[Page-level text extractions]
____________________
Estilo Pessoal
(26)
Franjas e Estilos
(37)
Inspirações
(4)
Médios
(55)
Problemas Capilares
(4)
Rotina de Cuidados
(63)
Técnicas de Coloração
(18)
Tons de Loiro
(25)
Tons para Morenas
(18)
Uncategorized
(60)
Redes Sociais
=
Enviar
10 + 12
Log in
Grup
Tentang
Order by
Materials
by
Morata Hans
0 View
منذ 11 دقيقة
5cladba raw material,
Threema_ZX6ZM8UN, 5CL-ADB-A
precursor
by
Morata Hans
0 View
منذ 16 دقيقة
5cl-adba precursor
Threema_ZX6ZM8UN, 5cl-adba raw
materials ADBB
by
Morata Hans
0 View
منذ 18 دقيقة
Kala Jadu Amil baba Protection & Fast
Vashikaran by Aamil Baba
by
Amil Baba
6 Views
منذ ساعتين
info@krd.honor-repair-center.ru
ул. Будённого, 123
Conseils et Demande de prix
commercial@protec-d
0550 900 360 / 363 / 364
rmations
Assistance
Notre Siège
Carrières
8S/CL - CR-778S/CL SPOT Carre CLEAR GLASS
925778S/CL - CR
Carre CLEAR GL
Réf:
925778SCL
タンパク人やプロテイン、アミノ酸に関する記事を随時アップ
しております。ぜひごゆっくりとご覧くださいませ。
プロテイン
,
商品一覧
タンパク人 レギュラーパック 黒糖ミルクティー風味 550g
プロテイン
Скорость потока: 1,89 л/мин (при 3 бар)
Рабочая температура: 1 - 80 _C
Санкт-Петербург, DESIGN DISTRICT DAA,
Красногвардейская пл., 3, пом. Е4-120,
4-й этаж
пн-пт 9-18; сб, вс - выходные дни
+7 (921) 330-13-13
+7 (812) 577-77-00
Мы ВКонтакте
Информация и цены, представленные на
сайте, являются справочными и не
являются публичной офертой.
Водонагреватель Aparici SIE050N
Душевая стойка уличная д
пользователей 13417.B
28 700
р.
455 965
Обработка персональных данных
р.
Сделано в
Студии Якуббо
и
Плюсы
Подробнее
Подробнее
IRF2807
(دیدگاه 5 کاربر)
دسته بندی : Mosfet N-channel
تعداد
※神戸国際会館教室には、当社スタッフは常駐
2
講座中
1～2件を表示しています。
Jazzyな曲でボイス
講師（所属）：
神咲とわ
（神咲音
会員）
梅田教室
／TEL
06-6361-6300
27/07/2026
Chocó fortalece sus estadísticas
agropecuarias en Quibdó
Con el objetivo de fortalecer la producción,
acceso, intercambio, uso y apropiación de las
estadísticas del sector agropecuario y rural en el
____________________
DESCRIPTION OF THE TASK — Print the records once more, exactly as written.

OUTPUT FOR THIS EXERCISE —
Estilo Pessoal
(26)
Franjas e Estilos
(37)
Inspirações
(4)
Médios
(55)
Problemas Capilares
(4)
Rotina de Cuidados
(63)
Técnicas de Coloração
(18)
Tons de Loiro
(25)
Tons para Morenas
(18)
Uncategorized
(60)
Redes Sociais
=
Enviar
10 + 12
Log in
Grup
Tentang
Order by
Materials
by
Morata Hans
0 View
منذ 11 دقيقة
5cladba raw material,
Threema_ZX6ZM8UN, 5CL-ADB-A
precursor
by
Morata Hans
0 View
منذ 16 دقيقة
5cl-adba precursor
Threema_ZX6ZM8UN, 5cl-adba raw
materials ADBB
by
Morata Hans
0 View
منذ 18 دقيقة
Kala Jadu Amil baba Protection & Fast
Vashikaran by Aamil Baba
by
Amil Baba
6 Views
منذ ساعتين
info@krd.honor-repair-center.ru
ул. Будённого, 123
Conseils et Demande de prix
commercial@protec-d
0550 900 360 / 363 / 364
rmations
Assistance
Notre Siège
Carrières
8S/CL - CR-778S/CL SPOT Carre CLEAR GLASS
925778S/CL - CR
Carre CLEAR GL
Réf:
925778SCL
タンパク人やプロテイン、アミノ酸に関する記事を随時アップ
しております。ぜひごゆっくりとご覧くださいませ。
プロテイン
,
商品一覧
タンパク人 レギュラーパック 黒糖ミルクティー風味 550g
プロテイン
Скорость потока: 1,89 л/мин (при 3 бар)
Рабочая температура: 1 - 80 _C
Санкт-Петербург, DESIGN DISTRICT DAA,
Красногвардейская пл., 3, пом. Е4-120,
4-й этаж
пн-пт 9-18; сб, вс - выходные дни
+7 (921) 330-13-13
+7 (812) 577-77-00
Мы ВКонтакте
Информация и цены, представленные на
сайте, являются справочными и не
являются публичной офертой.
Водонагреватель Aparici SIE050N
Душевая стойка уличная д
пользователей 13417.B
28 700
р.
455 965
Обработка персональных данных
р.
Сделано в
Студии Якуббо
и
Плюсы
Подробнее
Подробнее
IRF2807
(دیدگاه 5 کاربر)
دسته بندی : Mosfet N-channel
تعداد
※神戸国際会館教室には、当社スタッフは常駐
2
講座中
1～2件を表示しています。
Jazzyな曲でボイス
講師（所属）：
神咲とわ
（神咲音
会員）
梅田教室
／TEL
06-6361-6300
27/07/2026
Chocó fortalece sus estadísticas
agropecuarias en Quibdó
Con el objetivo de fortalecer la producción,
acceso, intercambio, uso y apropiación de las
estadísticas del sector agropecuario y rural en el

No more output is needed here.